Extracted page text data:
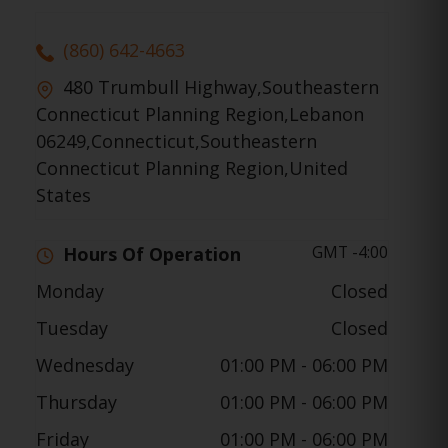
(860) 642-4663
480 Trumbull Highway,Southeastern
Connecticut Planning Region,Lebanon
06249,Connecticut,Southeastern
Connecticut Planning Region,United
States
GMT -4:00
Hours Of Operation
Monday
Closed
Tuesday
Closed
Wednesday
01:00 PM
- 06:00 PM
Thursday
01:00 PM
- 06:00 PM
Friday
01:00 PM
- 06:00 PM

== About this exercise ==
Among the lines above, which hold the word "Connecticut"? Report each one.

== Result for this task ==
Connecticut Planning Region,Lebanon
06249,Connecticut,Southeastern
Connecticut Planning Region,United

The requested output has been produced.